Continuei andando e pensei que deveria parar para tomar um café. Durante o café acabei entendendo que embora o agora, no fim das contas, não seja traduzível num fato universal, tomando como referencial a própria certeza de viver o agora, não há, contudo, nenhuma razão para agir como se fosse o fim do mundo, ainda que seja. Pensei, então, em pedir uma cerveja, mas decidi guardar o dinheiro para necessidades indeterminadas mas previsíveis de algum dos futuros à caminho de fazer-se.
Quando me levantei do banco do bar me lembrei que socialmente não convém ficar parado, e daí resolvi andar.

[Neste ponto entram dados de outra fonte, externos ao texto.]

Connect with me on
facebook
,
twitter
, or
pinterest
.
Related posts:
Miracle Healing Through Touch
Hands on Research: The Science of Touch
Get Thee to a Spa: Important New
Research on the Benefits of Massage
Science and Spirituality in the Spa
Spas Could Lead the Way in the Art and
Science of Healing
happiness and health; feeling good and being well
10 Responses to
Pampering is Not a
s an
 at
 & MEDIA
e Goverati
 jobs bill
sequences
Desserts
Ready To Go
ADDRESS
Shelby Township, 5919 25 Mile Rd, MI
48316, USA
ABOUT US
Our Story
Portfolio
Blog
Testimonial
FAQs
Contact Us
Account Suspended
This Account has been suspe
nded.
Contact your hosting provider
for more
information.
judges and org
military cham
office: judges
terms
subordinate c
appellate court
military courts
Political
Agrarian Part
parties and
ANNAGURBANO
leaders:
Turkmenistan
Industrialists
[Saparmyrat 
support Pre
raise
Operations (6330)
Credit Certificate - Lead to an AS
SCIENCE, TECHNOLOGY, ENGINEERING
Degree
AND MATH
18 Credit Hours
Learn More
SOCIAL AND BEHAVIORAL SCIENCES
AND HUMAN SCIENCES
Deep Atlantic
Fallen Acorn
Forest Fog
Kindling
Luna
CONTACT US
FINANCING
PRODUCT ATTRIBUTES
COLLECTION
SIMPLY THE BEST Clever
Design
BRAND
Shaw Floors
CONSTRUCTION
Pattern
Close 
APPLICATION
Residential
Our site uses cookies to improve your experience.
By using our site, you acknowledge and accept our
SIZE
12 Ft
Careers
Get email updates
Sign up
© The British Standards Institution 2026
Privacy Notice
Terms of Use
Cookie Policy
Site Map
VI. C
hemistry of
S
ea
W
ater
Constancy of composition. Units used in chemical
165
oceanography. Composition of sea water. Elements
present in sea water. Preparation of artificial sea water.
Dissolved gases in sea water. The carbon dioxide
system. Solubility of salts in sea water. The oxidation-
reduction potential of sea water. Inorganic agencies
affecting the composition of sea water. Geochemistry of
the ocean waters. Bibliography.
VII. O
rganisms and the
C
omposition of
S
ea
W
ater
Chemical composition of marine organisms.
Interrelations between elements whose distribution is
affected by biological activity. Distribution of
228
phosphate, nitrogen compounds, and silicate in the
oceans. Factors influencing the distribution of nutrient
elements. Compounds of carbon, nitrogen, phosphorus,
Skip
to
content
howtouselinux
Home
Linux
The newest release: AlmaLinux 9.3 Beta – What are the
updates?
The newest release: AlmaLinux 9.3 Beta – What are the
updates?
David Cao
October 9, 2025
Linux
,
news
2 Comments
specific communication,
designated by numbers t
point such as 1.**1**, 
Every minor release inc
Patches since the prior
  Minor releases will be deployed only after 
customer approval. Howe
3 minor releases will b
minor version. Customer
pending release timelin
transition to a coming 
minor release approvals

Queria continuar a leitura, mas me lembrei, em seguida, que eu acho que há poucos bancos nas praças. Como resposta imaginária indesejável, surgiu na mente que alguém poderia discordar dessa constatação, veementemente, tanto mais quanto nunca tenha desejado um lugar pra se sentar na rua. Outro bar. Se eu parar e pedir uma cerveja poderei sentar mais um pouco para ler. A cerveja dura mais que o café. Desisti.

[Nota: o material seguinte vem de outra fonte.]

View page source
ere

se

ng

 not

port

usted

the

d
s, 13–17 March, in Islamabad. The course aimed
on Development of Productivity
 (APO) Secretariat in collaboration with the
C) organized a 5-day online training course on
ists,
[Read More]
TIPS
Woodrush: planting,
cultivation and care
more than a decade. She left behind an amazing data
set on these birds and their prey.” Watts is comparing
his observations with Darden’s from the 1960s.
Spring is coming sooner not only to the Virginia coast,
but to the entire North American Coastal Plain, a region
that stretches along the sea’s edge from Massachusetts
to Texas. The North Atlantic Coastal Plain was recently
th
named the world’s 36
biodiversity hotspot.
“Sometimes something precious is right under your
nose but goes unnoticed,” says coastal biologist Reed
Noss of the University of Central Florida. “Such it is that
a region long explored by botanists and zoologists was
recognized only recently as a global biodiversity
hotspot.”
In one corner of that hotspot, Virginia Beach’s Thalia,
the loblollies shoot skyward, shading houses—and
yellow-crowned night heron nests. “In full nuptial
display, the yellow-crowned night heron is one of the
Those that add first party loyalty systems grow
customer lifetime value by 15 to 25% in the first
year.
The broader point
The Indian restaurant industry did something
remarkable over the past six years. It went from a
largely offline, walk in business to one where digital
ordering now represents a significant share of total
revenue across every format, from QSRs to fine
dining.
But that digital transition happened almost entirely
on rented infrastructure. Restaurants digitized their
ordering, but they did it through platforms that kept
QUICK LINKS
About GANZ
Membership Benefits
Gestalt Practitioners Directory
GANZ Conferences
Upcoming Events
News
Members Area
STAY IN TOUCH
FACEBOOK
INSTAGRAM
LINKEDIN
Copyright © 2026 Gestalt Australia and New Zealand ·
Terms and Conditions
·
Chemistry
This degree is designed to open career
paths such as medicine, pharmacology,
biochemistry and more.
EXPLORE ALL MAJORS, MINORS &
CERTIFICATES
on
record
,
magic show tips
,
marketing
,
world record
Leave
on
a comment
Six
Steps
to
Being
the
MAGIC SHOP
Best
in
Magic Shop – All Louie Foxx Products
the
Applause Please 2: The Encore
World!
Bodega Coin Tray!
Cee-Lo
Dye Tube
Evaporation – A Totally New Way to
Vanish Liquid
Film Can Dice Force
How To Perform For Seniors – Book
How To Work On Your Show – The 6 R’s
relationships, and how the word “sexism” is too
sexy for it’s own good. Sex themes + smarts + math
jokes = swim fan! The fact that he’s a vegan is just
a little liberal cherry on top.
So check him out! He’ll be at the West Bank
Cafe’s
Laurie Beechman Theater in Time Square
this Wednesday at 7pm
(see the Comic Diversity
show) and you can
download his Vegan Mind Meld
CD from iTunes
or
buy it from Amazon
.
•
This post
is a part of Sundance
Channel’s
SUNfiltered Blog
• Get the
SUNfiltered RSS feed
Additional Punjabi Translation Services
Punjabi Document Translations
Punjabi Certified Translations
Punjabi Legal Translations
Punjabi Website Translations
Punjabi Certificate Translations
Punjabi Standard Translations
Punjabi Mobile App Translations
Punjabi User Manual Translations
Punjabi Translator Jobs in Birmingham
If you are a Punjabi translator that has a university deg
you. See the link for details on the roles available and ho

quarta-feira, 15 de julho de 2015

Sabedoria e miséria

De todo modo, no caminho pra casa vi que do outro lado da rua, debaixo da marquise da padaria, estava sentado aquele mendigo que ultimamente tem circulado por aqui. Novamente me chamou a atenção o enorme pacote de papéis que ele carrega o tempo todo. Daí fiquei pensando que eu gostaria muito se aqueles papéis fossem, na verdade, obras filosóficas e anotações sobre o mundo. Se um dia for possível confirmar isso, estará realizado naquele velho solitário e faminto, sem dúvida, o absurdo e bonito ideal de uma vida que encontrou sua razão de ser na fruição desregrada e permanente de certas letras obscuras como fim em si.

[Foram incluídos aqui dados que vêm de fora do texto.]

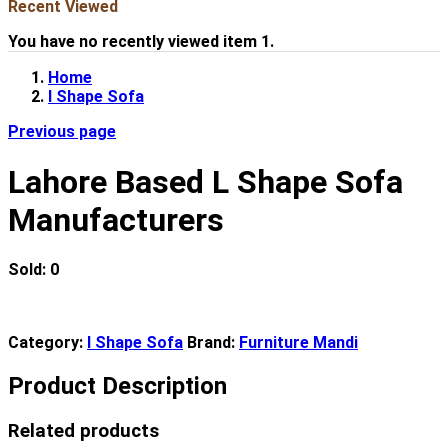
Recent Viewed
You have no recently viewed item 1.
Home
l Shape Sofa
Previous page
Lahore Based L Shape Sofa
Manufacturers
Sold:
0
Category:
l Shape Sofa
Brand:
Furniture Mandi
Product Description
Related products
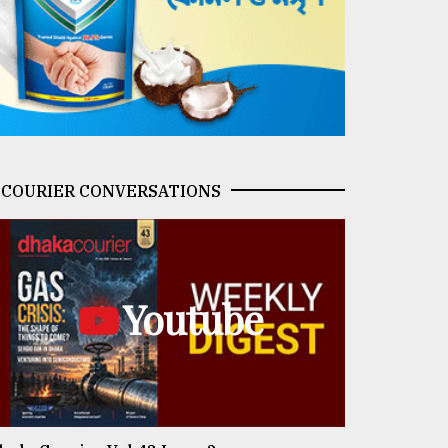
COURIER CONVERSATIONS
Youtube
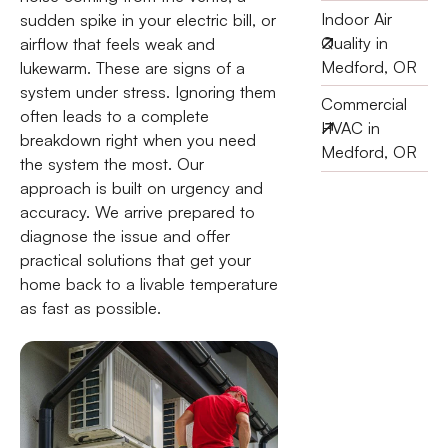
Indoor Air
sudden spike in your electric bill, or
Quality in
airflow that feels weak and
Medford, OR
lukewarm. These are signs of a
system under stress. Ignoring them
Commercial
often leads to a complete
HVAC in
breakdown right when you need
Medford, OR
the system the most. Our
approach is built on urgency and
accuracy. We arrive prepared to
diagnose the issue and offer
practical solutions that get your
home back to a livable temperature
as fast as possible.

quarta-feira, 8 de julho de 2015

Um dia de estudos


O esvaziamento nunca cessa de preencher todos os espaços. Ele vai avançando pela rua, sobre as casas, se alastrando rápido através da grama amarelada. Manter algo fixo é quase impossível, por mais de cinco ou dez minutos. 
Nenhum conhecido eu encontrei hoje durante o dia inteiro, a não ser por alguns muito distantes que me fazem um aceno com a cabeça e, em ocasiões raras, um sorriso dispensável. No facebook, pelo contrário, todo mundo está presente, dizendo freneticamente muitas coisa. Às vezes prefiro evitar contribuir com o acréscimo de inutilidades novas. Outras vezes, na verdade, parece que é justamente isso o que de melhor há para se fazer. 
Eu estava aqui esperando e esperando, todo bem vestido, ao meu modo. Está sol e eu uso tênis e calça jeans. Isso são fins de Março. Nada de mais. As pessoas estão falando suas coisas. Todas misturadas e óbvias. Eu sigo esperando. As pessoas passam todas aqui bem arrumadinhas, escondendo de si mesmas a própria estranheza. Porque as pessoas são estranhas, isso sem dúvida. Os conhecidos são poucos e eu às vezes desejo que sejam ainda menos. Que sejam às vezes zero.
O ar condicionado da biblioteca, por algum tempo, consegue me distrair um pouco. Assim que finalizo um parágrafo que parece ter me ocupado durante horas, é impossível para mim permanecer preso à cadeira, como sem dúvida seria recomendável que eu fizesse. É sempre complicado sair um pouco nesses dias em que me vem a convicção de que devo beber menos café. Fatalmente acabo quebrando a promessa. Graças a Deus não sou fumante ou destruiria, com bom pretexto, ao mesmo tempo meus pulmões e minhas possibilidades de escrever ao menos uma ou duas páginas por dia. 
É engraçado observar as pessoas. Elas estão cheias de defeitos tão evidentes na expressão, no modo de andar, de se vestir... Outras estão cheias de qualidades e as qualidades são todas imensamente inúteis.
Tudo está vazio. Algumas pessoas ainda passam e ao passarem dão uma sensação de que estão no lugar errado, ou só passando mesmo; realizando algumas últimas tarefas corriqueiras, mas indispensáveis, antes de irem para casa. A maior parte delas está sozinha, na típica, cotidiana, corriqueira atividade de trabalho. 
A mesa está quente, muito quente. Até agora pouco o sol estava assando-a sem nenhuma piedade.